Agderposten is a Norwegian newspaper that publishes 30 to 60 pages daily. Its editors spent a great deal of effort to lay down the newspaper each evening, so company leaders decided to look for a solution that would give the editors back the time they spent and allow them to focus on journalism instead.
Was there a way to produce camera-ready pages that looked and felt like they had been created by experienced designers and editors — but were, in reality, autonomously built by automation powered by artificial intelligence?
The Globe and Mail had been working on solving the AI challenges at the heart of this problem — using a suite of tools we call Sophi — when we were introduced to Agderposten by Naviga.
Agderposten agreed to be the pilot customer for Naviga Publisher powered by Sophi. We worked together to get to the point where all they needed to lay down the print section was a “Print My Newspaper” button.
Turning hours into minutes
Agderposten’s editors selected the content they wanted to print, prioritised it, and could also specify how much of the page they’d like to devote to a particular article.
Sophi ran all the AI work behind the scenes within one minute to create the print-ready newspaper without using any templates — all while maintaining the look and feel of the newspaper.

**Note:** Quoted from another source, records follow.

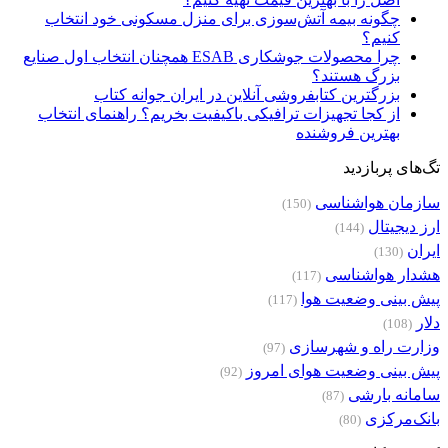
چگونه بیمه آتش‌سوزی برای منزل مسکونی خود انتخاب
کنیم؟
چرا محصولات جوشکاری ESAB همچنان انتخاب اول صنایع
بزرگ هستند؟
بزرگترین کتابفروشی آنلاین در ایران جوانه کتاب
از کجا تجهیزات ترافیکی باکیفیت بخریم؟ راهنمای انتخاب
بهترین فروشنده
تگ‌های پربازدید
سازمان هواشناسی
(150)
ارز دیجیتال
(144)
ایران
(130)
هشدار هواشناسی
(117)
پیش بینی وضعیت هوا
(117)
دلار
(108)
وزارت راه و شهرسازی
(97)
پیش بینی وضعیت هوای امروز
(92)
سامانه بارشی
(87)
بانک‌مرکزی
(80)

Agderposten’s editors could hit the print button and be done, or alter the paper as news broke, then rerun the automated process within a minute – on either the entire paper or just on the pages they wanted to update.
“With Naviga Publisher and Sophi, creating an entire layout for 44 to 50 pages takes just minutes, which potentially gives content producers more time to work on their articles before having to go to layout,” said Agderposten Editor-in-Chief Øyvind Klausen.
The new print process automates up to 80% of Agderposten’s editorial pages.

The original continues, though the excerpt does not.